Мое сердце в страхе забилось раз в двести сильнее. Обняв ее за плечи, я приподнял ее так, что голова очутилась на моем плече и, гладя по мокрым волосам, громко произнес:
- Климентина!!! Очнись, милая! Слышишь? Очнись! – легонько, чтобы ей не было больно, я шлепнул ладонью по ее щеке и потряс немного в надежде на то, что это поможет.
Но это не помогло. Она находилась все в том же состоянии и, не зная, что делать, я крепко обнял ее, продолжая гладить по голове. Я не понимал, что с ней. Сниться ли ей страшный сон или же что-то мучит ее ужасной болью, но в тот момент я искренне, сам того не осознавая, пожелал, чтобы боль эта мучила меня, оставив ее.

- Климентина?! – вновь и вновь повторял я. – Очнись же, я прошу тебя… - в таких муках я просидел с ней чуть больше часа.
Ее состояние сводило меня с ума. Прижимая ее к себе, я качался, будто китайский болванчик и каждую новую минуту просил, чтобы она очнулась. Я был готов вспомнить ненавистного мне Люцифера, и даже припомнить еще более ненавистного Господа Бога, но я знал, что это не поможет. Я уже сам пытался справиться с этим, с помощью печати, но и это не принесло никаких результатов. Если бы я только знал, что с ней, все было бы проще.
Наконец, когда я уже совсем отчаялся, ее карие, напоминающие мне темный шоколад, глаза открылись и кошмар всей ночи завершился.
Щурясь, она непонимающе смотрела на меня, а я, чувствуя, как по щеке моей бежит слеза, облегченно улыбался.
- Даже демоны могут плакать? – задала она странный, самый неподходящий вопрос в ту минуту, который выбил меня из колеи, и тем самым вновь напомнила мне себя настоящую.
- Могут, - я кивнул.
- Надо же… - ее теплая рука коснулась моей щеки и смахнула еще катившуюся по ней слезинку. – Что ты здесь делаешь?

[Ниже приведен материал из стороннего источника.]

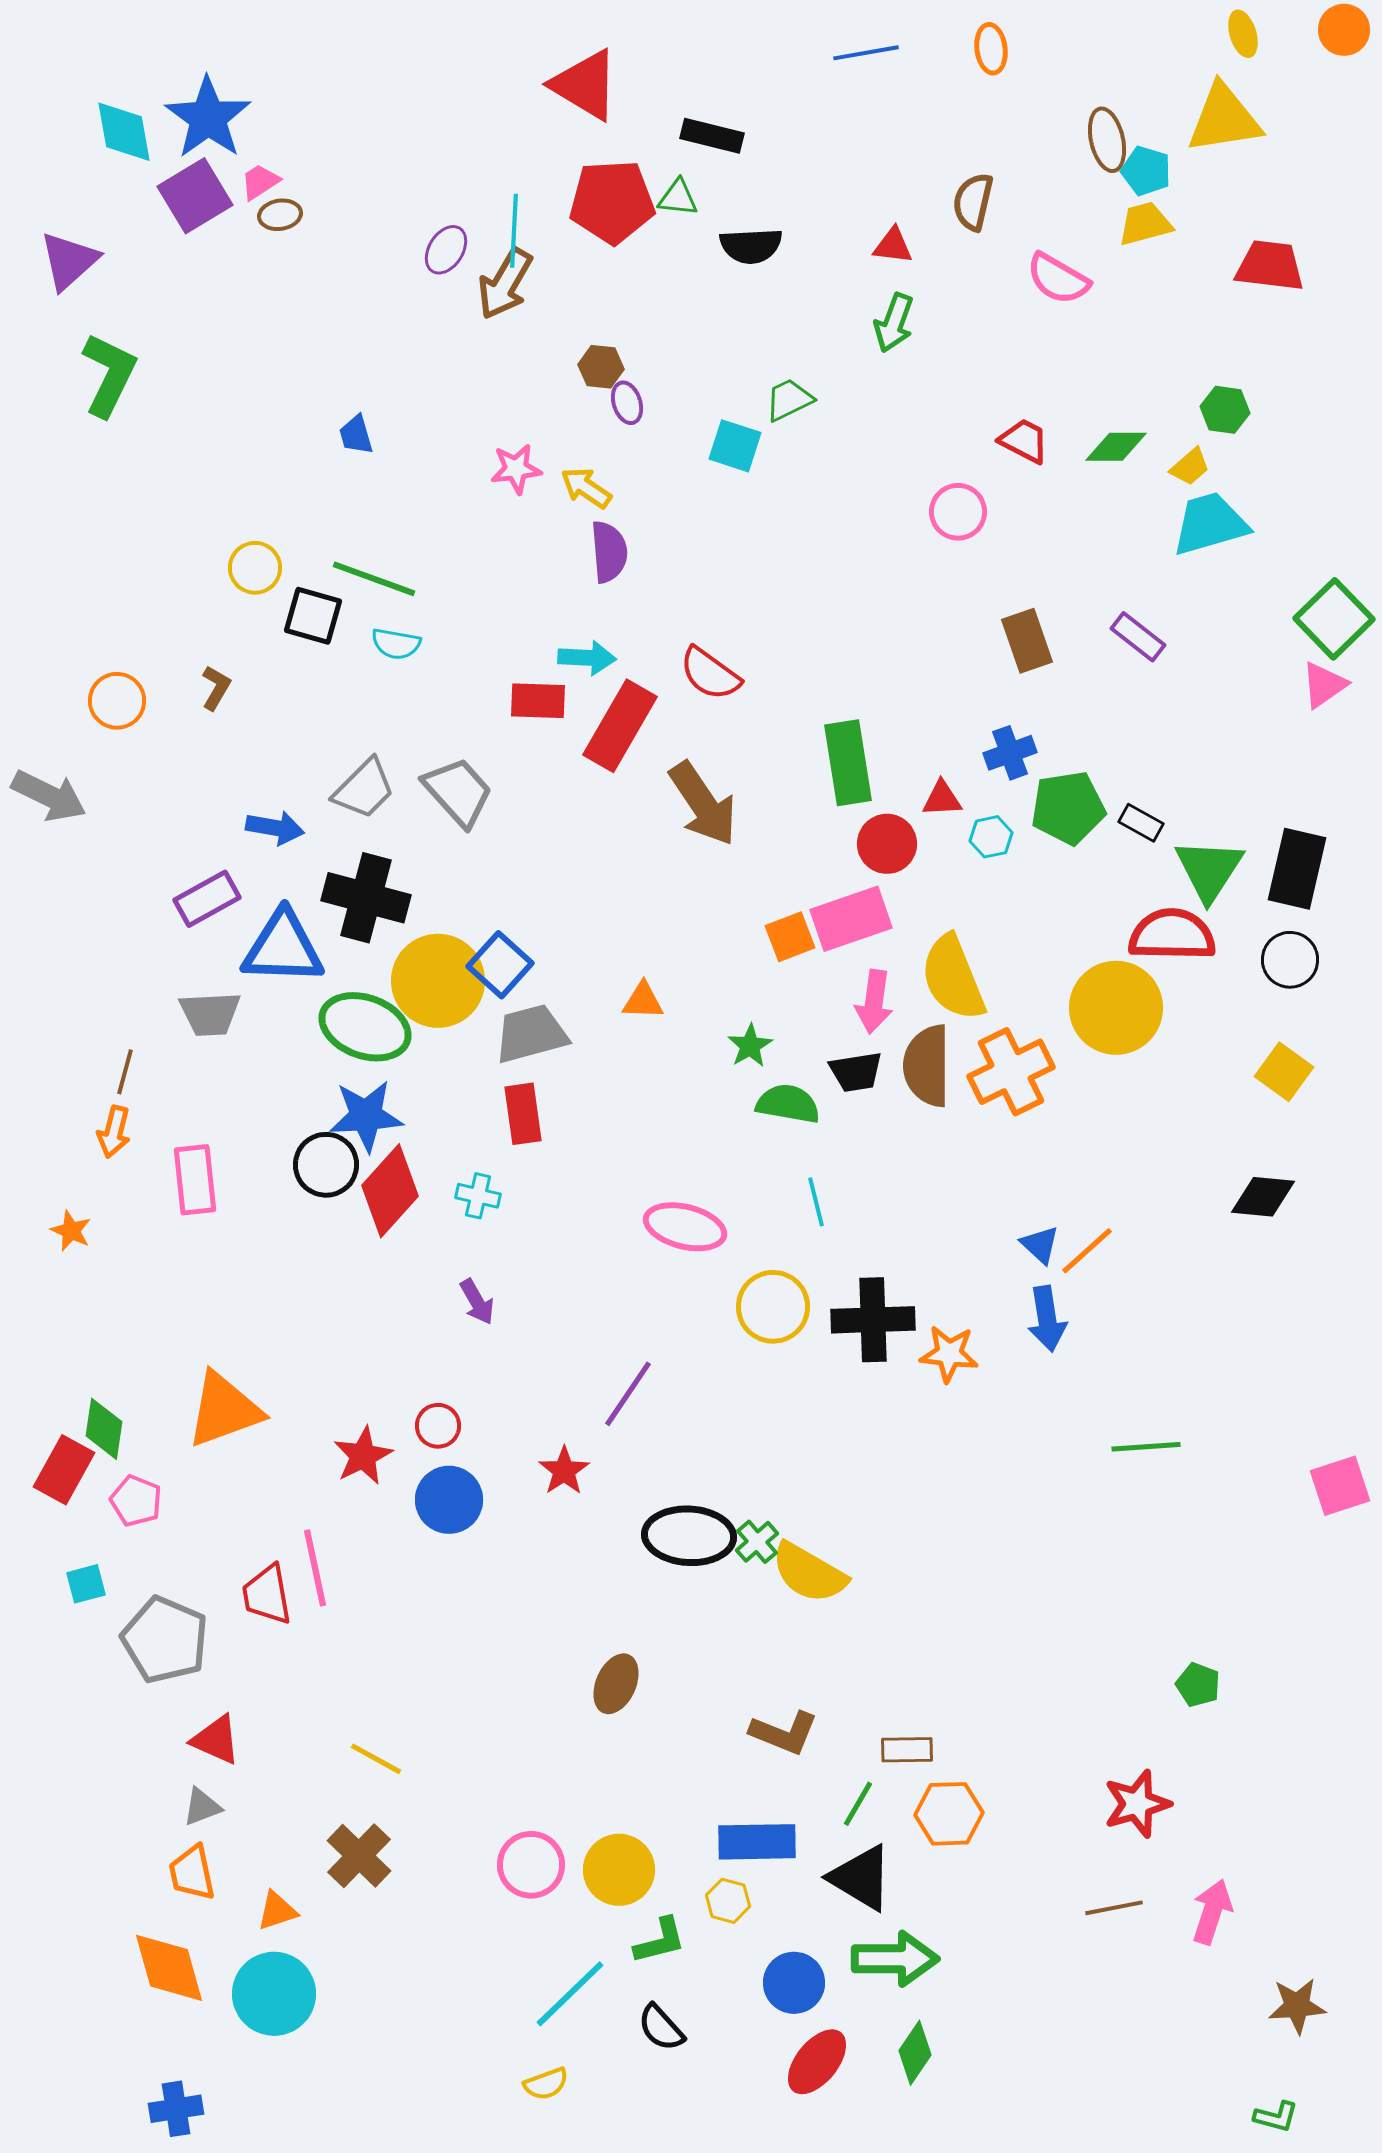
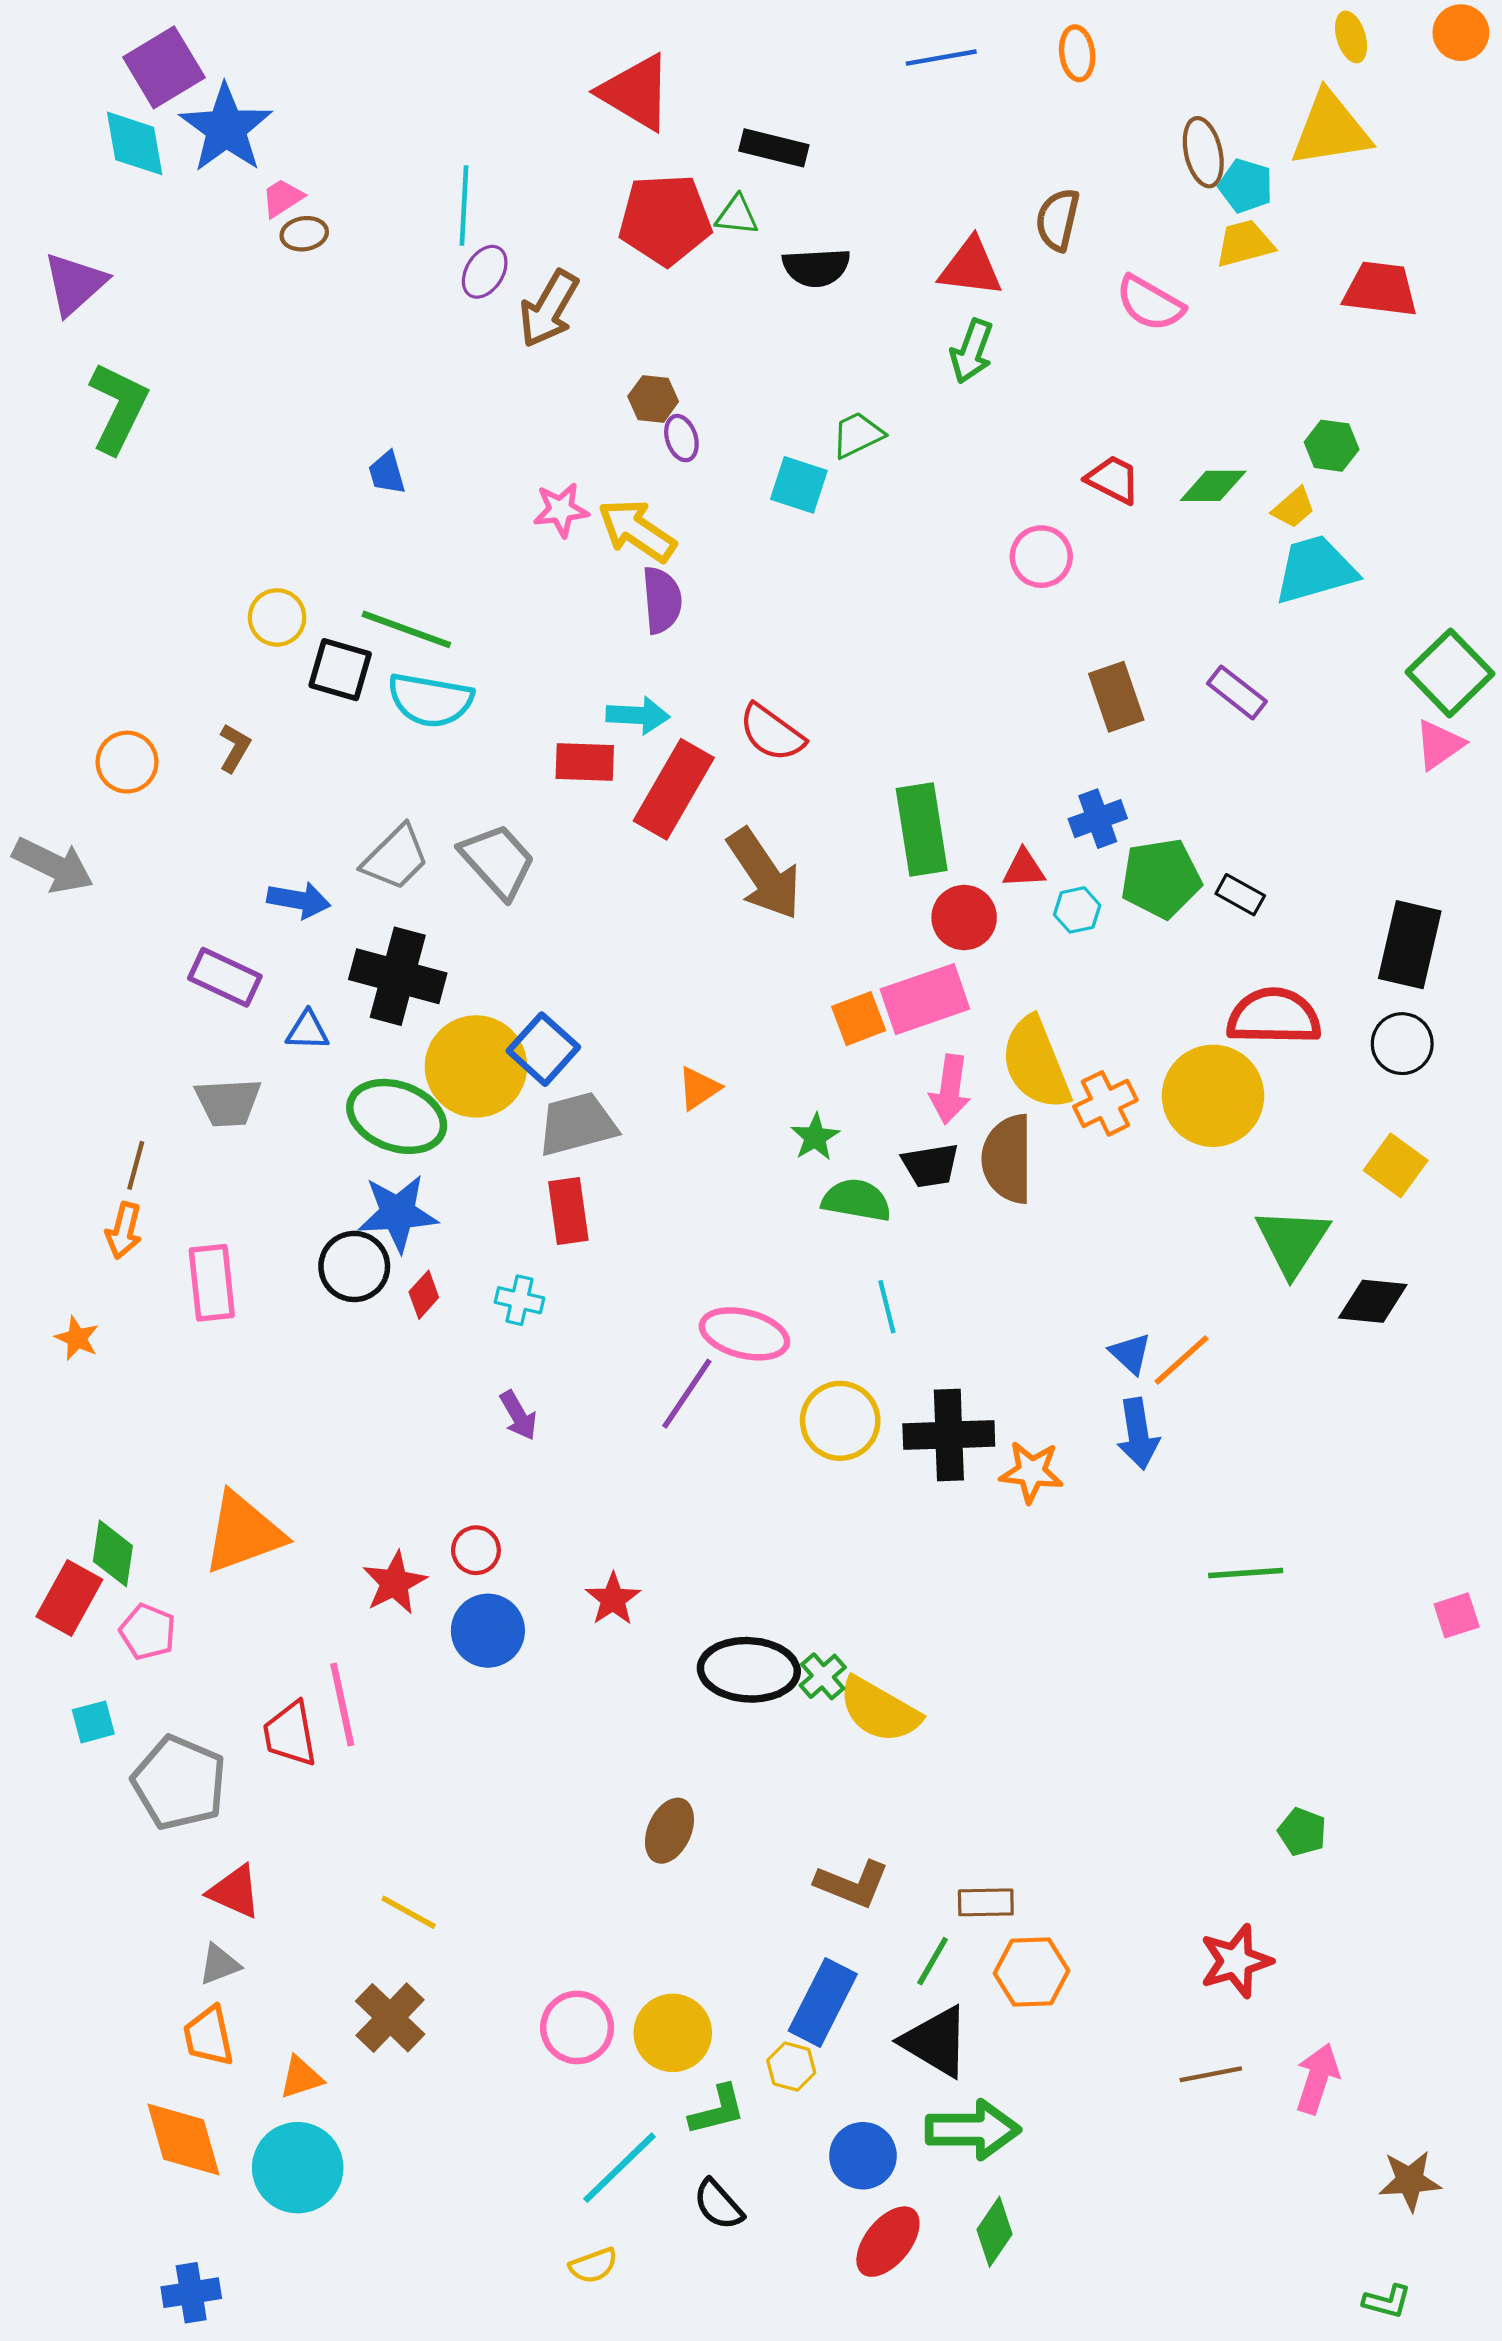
purple square: (195, 196) -> (164, 67), moved
cyan line: (514, 231) -> (464, 205), moved
red triangle: (893, 246) -> (971, 267), size x1.5
yellow arrow: (586, 488) -> (637, 531), size x1.4
cyan semicircle: (396, 644) -> (430, 700), size x1.6
green triangle: (1209, 870) -> (1292, 1241), moved
purple rectangle: (207, 899) -> (225, 977), turned 54
blue triangle: (283, 948) -> (307, 1031), size x0.5
orange triangle: (643, 1001) -> (699, 1088), turned -36
orange cross: (1011, 1072) -> (1105, 1103), moved, size x0.7
red diamond: (390, 1191) -> (424, 1295), size x0.5
purple line: (628, 1394) -> (687, 1394), moved
pink square: (1340, 1486) -> (1457, 1615), size x0.7
blue rectangle: (757, 1842) -> (823, 2002), turned -62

Я замер. Как объяснить ей, что я делаю в ее комнате, в час ночи, да еще и обнимая ее?
- Я… - начал было я, но решил зайти с другого конца. – Тебе снился страшный сон?
Она отвела взгляд в сторону, подумал, а потом, вновь глядя мне в глаза, ответила:
- Да вроде нет, Вельзевул… А разве что-то не так?
- Тогда, может что-то мучило? – я не понимал решительно ничего.
- Хм… Голова что-то гудит, - она поморщила носиком, сделавшись такой смешной, что я невольно издал тихий смешок.
- Понимаешь… Я услышал стоны, а когда зашел, увидел что ты лежишь на полу… - начал объяснять я, но был прерван.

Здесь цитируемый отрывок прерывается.